The topic of conversation Friday evening is the new top cop in the city — Police Chief Medaria Arradondo.

“I am so excited from what I’ve read about him, heard about him,” said Minneapolis resident Brenda Nolen. “He is going to be great.”

Nolen believes Chief Arradondo — the first African-American police chief in the city’s history — is the right man to lead the department.

“I’ve seen him out in the community already, so I think he is going to do good talking with people and asking questions on where he can help at,” Nolen said.

Many who call the city’s north side home know the problems with crime, and hope Chief Arradondo will be the one to make reducing the violence a priority.

Rob Hanson, executive director of the West Broadway Business and Area Coalition, says he hopes the new chief brings with him a new approach.

Minneapolis Police Chief Medaria Arradondo (credit: CBS)

“Interested to see what sorts of ideas he has to change some of the dynamics between the relationship between the community and the police department,” Hanson said.

For others, Chief Arradondo gives them hope.

“It’s inspiring to know that he came up through the ranks,” said Manu Lewis of Neighborhood Organizing for Change.

Arradondo has served the people as a police officer in several different roles for 28 years.

“I will continue to treat the men and women of this department with the respect and dignity that I would want to have and that I expect our community members to be treated with,” Arradondo said.

With policing and race hot topics across the country, people who have worked with the new chief hope he does not change who he is.

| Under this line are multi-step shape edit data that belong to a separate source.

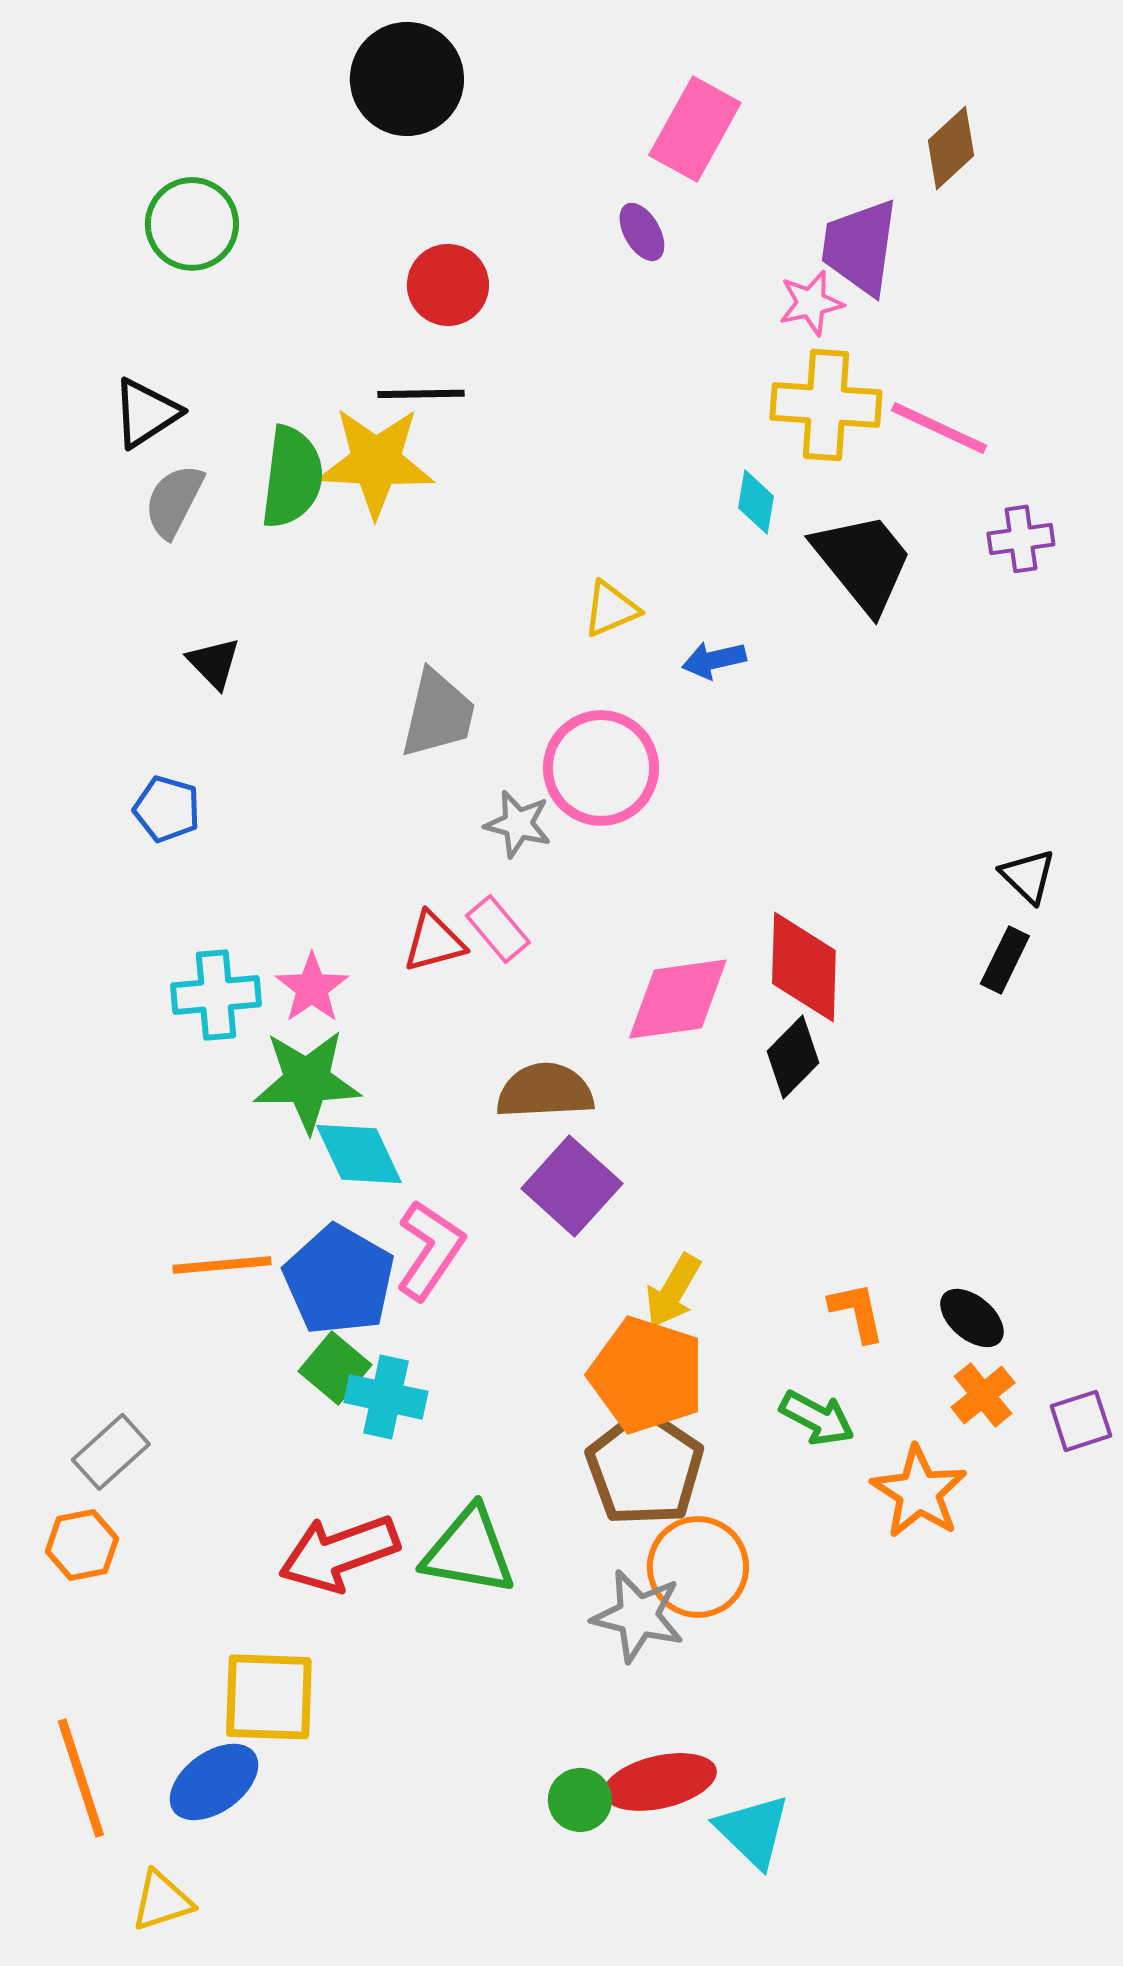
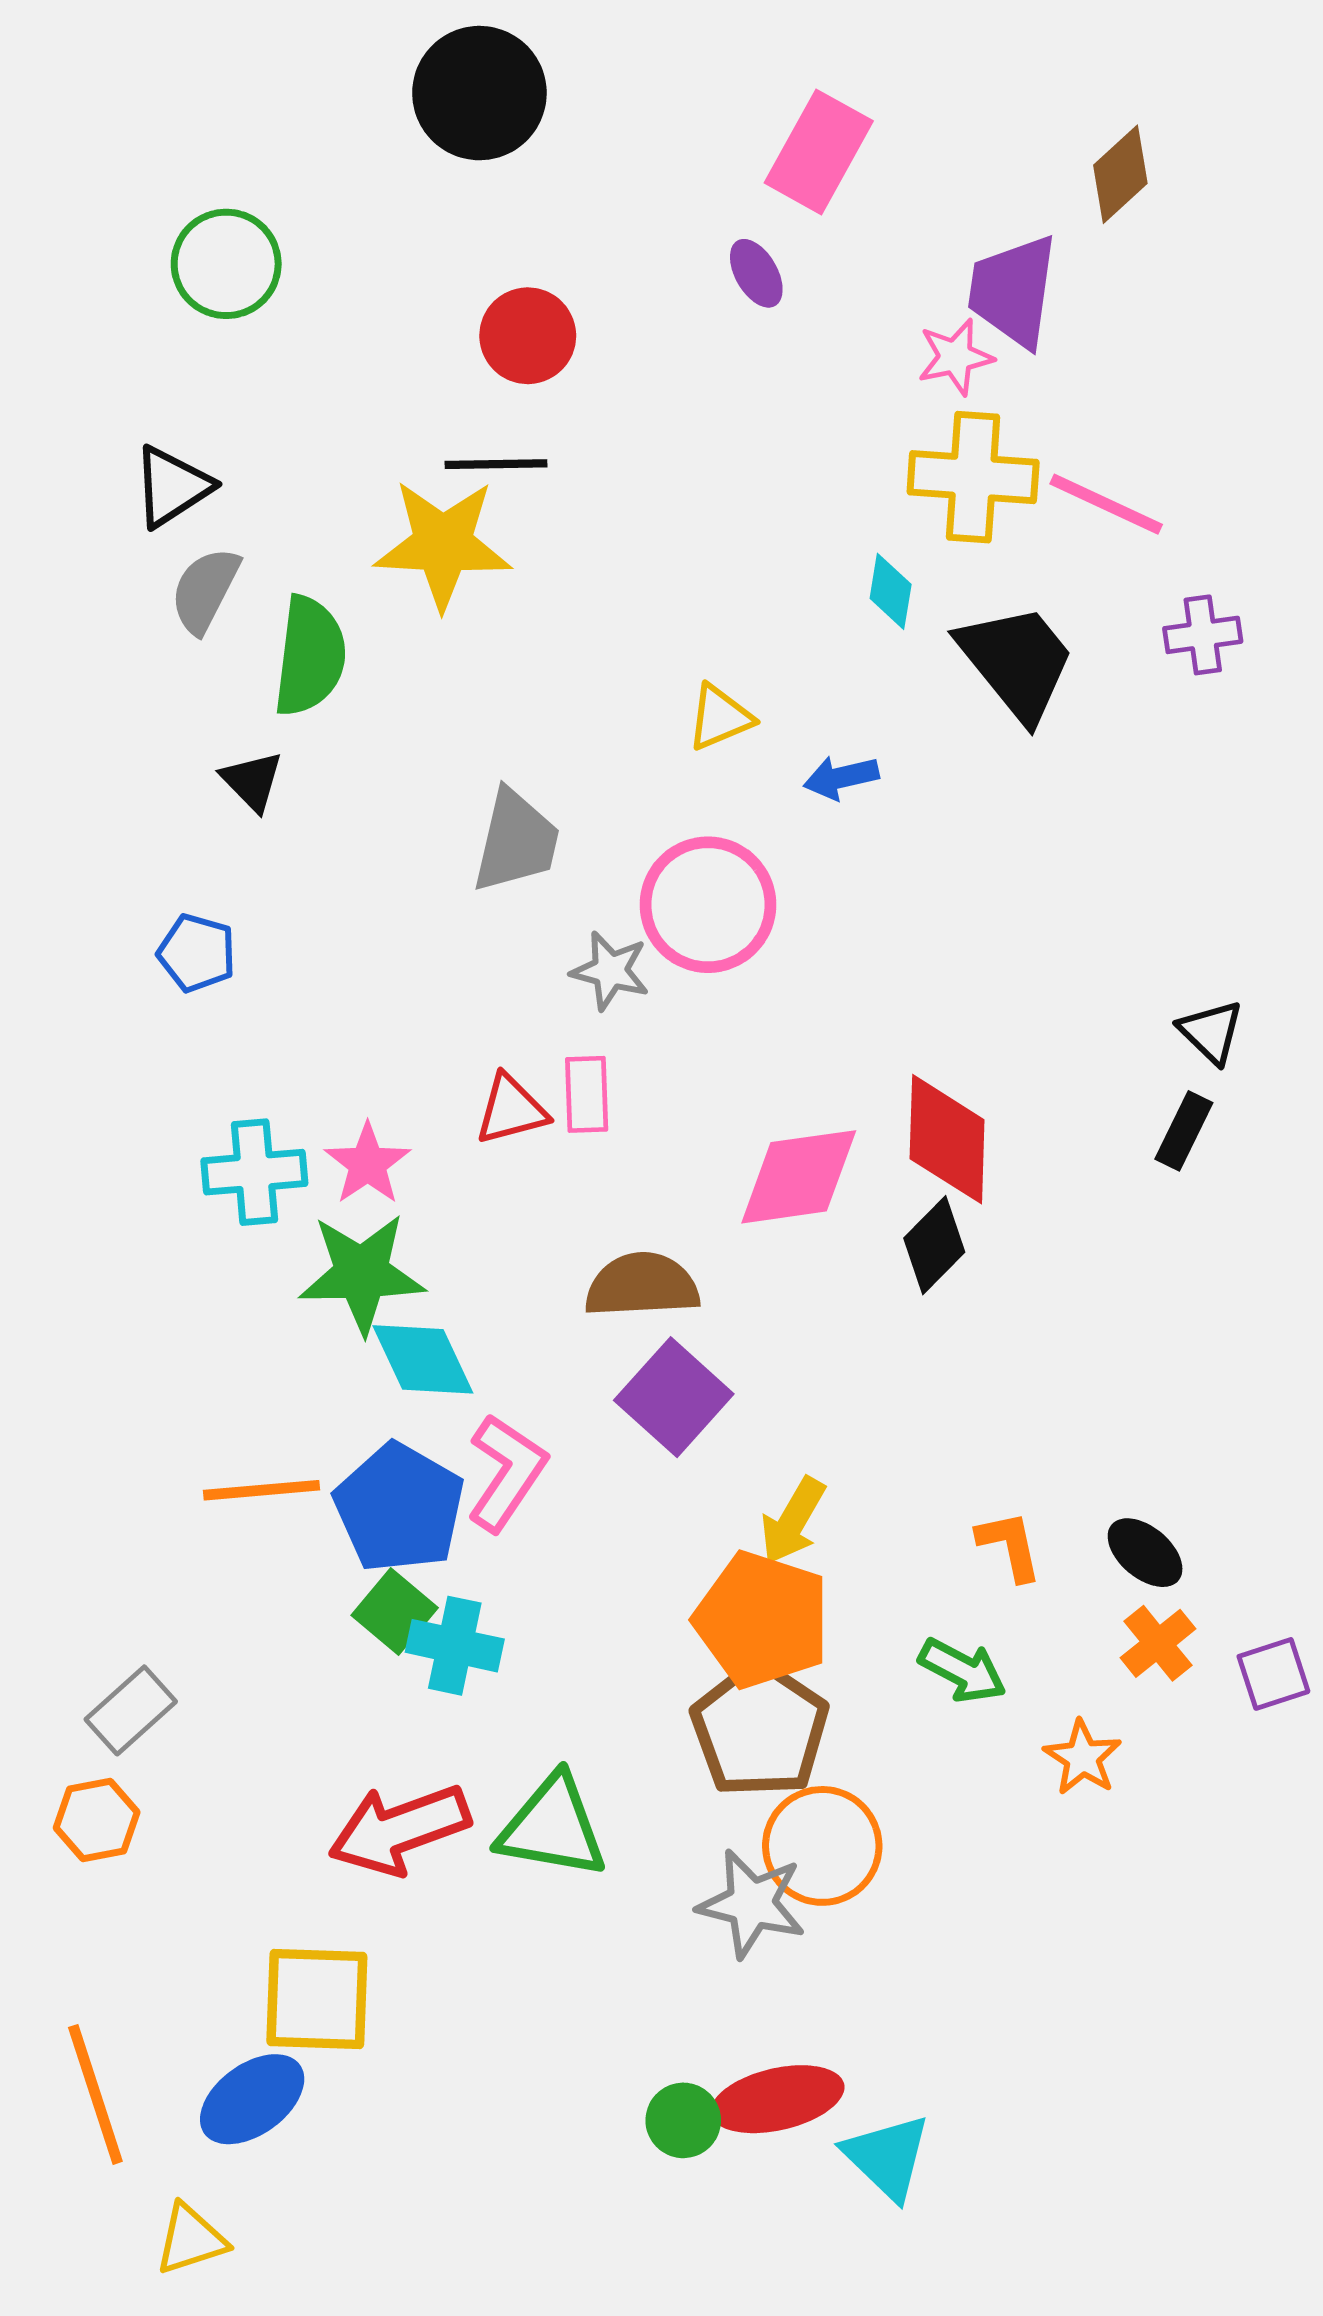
green semicircle: (292, 477) -> (310, 656), moved
pink rectangle: (498, 929) -> (587, 1094), turned 38
orange star: (919, 1492) -> (1083, 1758), size x0.7

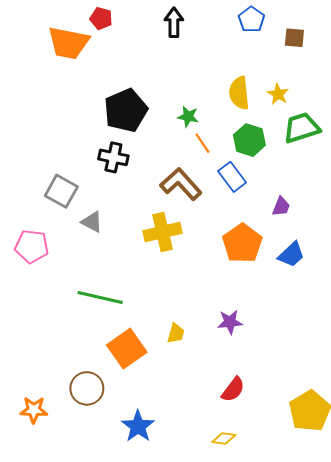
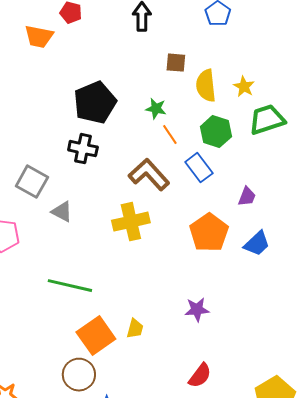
brown square: (294, 38) -> (176, 63), moved
orange trapezoid: (68, 43) -> (39, 37), size x0.7
yellow trapezoid: (176, 333) -> (135, 329), moved
brown circle: (87, 388) -> (79, 375), moved

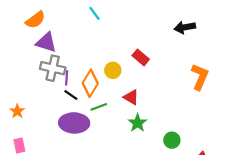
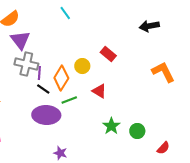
purple triangle: (46, 42) -> (20, 40), turned 35
orange L-shape: (200, 77) -> (163, 72), turned -50
green star: (138, 123) -> (111, 126), moved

“A lot of people like him because he deals with them on a human level and nothing superficial,” Lewis said.

Some say his biggest challenge as top cop should be easy for him to conquer.

“Making choices and decisions that benefit the whole, the collective,” Lewis said.

Chief Arradondo has always said he was taught that his race should not hold him back.

He is now chief of a department that historically has had issues with diversity.

He has been outspoken about it in the past, and some believe he will work to make sure the department truly reflects the people it serves.